First, we expect the reform to lead to less strategic desertions of small parties. Votes for small parties that were previously viewed as wasted are now more likely to be seen as going to a party that has a chance of winning representation. Secondly, we predict similar adjustments on the political system’s supply side: since entry is costly, both in terms of effort and resources, parties will enter the election only if the benefits of running outweigh the costs. We therefore expect more parties to run in a given district after the reform.

Finally, in our empirical setting, a municipality’s discretion to set the size of its council may be used to offset the effect of the reform. Reducing the council size will mechanically increase the effective electoral threshold and increase the advantage for large parties. Thus we would expect to see a reduction in the council sizes at the time of the reform. Such ‘defensive behavior’ is expected to dampen the reform’s effect.

Our results confirm our prior expectations and show that voters, parties and incumbents all responded to the reform. We find that the number of parties that won council seats increased by, on average, about 0.2. About half of this effect is due to the mechanics of the seat allocation formula. The other half is due to a shift in the voting distribution toward smaller parties. Without reductions in council sizes, the total effect of the number of parties winning representation would have been slightly larger.

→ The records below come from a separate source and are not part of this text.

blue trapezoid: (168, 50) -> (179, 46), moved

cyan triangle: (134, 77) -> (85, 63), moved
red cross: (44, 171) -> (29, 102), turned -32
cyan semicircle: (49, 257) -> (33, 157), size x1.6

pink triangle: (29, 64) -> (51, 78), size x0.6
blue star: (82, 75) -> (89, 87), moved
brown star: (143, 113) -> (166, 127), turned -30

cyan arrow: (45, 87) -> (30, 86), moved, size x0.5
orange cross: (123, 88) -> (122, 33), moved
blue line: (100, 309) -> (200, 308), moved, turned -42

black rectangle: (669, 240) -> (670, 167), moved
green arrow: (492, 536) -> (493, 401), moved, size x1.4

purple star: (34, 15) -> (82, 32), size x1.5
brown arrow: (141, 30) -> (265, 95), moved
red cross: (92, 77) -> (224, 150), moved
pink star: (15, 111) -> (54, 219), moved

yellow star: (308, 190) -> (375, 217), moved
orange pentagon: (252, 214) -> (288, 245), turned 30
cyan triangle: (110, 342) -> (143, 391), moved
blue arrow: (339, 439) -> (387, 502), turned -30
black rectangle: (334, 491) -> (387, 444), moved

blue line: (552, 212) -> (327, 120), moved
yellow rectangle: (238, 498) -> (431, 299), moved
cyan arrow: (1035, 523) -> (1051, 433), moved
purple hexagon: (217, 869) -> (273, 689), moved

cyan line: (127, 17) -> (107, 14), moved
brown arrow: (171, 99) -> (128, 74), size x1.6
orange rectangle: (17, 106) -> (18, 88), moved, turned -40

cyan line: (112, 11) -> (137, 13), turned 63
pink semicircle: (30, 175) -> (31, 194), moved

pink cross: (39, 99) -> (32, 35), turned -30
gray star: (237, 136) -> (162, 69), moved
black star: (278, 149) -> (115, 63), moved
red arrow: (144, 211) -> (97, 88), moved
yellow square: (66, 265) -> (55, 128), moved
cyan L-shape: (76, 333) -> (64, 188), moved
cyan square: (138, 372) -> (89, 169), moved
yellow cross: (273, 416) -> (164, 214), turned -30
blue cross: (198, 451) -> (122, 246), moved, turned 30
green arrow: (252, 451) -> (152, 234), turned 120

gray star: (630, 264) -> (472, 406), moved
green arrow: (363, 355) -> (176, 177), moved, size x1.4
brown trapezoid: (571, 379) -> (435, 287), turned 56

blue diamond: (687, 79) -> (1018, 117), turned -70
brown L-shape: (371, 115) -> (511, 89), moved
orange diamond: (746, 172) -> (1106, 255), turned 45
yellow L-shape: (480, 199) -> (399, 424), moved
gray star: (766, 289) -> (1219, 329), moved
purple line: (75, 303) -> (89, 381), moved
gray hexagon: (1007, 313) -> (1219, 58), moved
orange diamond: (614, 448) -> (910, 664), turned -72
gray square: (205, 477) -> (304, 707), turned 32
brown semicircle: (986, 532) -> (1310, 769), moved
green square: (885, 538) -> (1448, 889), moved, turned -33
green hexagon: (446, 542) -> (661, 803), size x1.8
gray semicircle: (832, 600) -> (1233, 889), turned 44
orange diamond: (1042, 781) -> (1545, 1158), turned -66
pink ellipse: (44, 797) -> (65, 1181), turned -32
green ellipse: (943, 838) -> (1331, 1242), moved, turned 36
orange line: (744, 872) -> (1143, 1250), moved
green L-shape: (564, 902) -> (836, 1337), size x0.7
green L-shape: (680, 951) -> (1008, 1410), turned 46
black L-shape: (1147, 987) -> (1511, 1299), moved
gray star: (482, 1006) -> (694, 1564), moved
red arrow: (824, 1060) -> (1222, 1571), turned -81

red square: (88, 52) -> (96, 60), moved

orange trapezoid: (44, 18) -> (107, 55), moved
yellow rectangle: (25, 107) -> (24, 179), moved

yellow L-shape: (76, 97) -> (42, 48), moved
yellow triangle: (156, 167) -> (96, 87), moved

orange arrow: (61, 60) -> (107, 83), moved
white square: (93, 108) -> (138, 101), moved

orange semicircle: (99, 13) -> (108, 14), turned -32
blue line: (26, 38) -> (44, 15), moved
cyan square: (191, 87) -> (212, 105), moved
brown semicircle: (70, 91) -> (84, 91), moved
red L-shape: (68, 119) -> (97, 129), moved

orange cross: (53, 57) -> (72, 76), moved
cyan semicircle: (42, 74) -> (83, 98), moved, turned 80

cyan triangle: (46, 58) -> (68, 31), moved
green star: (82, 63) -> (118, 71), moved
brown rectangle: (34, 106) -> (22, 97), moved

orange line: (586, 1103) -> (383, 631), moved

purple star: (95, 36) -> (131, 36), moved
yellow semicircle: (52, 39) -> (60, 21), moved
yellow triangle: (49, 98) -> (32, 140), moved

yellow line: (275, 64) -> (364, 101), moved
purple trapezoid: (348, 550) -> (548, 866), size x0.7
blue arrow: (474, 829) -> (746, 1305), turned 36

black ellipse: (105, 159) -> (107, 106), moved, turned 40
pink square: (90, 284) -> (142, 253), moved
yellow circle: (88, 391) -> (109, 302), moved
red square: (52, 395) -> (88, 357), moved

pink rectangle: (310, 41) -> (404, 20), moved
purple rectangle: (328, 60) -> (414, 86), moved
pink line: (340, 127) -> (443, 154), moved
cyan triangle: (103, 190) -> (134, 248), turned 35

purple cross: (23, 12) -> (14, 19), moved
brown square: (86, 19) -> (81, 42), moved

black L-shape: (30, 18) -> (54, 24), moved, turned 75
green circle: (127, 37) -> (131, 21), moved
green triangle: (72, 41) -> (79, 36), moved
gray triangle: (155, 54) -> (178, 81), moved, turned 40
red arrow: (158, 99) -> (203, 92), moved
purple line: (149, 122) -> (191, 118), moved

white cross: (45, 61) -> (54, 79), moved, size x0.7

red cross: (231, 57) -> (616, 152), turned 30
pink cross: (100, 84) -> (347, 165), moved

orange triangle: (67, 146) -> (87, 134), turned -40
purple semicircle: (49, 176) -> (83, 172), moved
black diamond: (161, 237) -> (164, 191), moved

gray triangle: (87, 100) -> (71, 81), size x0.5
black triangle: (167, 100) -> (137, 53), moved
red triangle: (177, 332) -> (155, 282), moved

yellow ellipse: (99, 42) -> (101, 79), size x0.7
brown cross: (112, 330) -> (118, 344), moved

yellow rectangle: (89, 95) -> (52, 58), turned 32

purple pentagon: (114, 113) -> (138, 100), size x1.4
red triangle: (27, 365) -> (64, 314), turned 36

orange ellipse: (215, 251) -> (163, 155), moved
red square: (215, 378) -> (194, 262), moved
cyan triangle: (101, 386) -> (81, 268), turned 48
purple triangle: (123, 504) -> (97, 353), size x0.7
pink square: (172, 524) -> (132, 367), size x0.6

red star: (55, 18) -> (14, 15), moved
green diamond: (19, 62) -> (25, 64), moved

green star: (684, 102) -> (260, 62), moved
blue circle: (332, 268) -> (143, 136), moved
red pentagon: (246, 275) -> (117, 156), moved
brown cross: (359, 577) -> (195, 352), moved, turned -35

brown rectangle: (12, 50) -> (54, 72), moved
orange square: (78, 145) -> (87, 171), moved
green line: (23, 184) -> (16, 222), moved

The psychological effect on the lists winning council seats seems to be driven by dynamic adjustment on the political system’s supply side. In line with the conjecture of Cox, our results indicate that strategic responses in the elite strata are relatively more important than strategic responses in the mass electorate.Footnote 13

APPLICATION

In October 1997, Norway’s national government appointed an electoral reform commission with the mandate to simplify and revise the electoral system. In January 2001, this commission presented a report with proposed electoral reforms, one of which was to change the allocation formula used for translating votes into seats at the municipal level from a DH to an MSL formula. The reform commission argued that this change would be advantageous since it would harmonize electoral rules across all governmental tiers.Footnote 14 This proposal was incorporated into electoral law in June 2002.Footnote 15

Descriptive Analysis

Our empirical analysis is based on data from 387 municipalities for the election preceding the reform (1999) and the election following the reform (2003).Footnote 16 Table 1 offers descriptive statistics by election year on the main outcome variables we use in the empirical analysis: the number of parties winning representation (NoP), the effective number of parties (ENoP), an index developed by Laakso and Taagepera, and the index of disproportionality proposed by Gallagher.Footnote 17 In addition, we provide descriptive statistics for some underlying factors that may also be affected by electoral reform: the number of parties running, the effective number of parties based on votes cast (ENoP Votes ), the number of joint lists and the council size (for further details, see Online Appendix B).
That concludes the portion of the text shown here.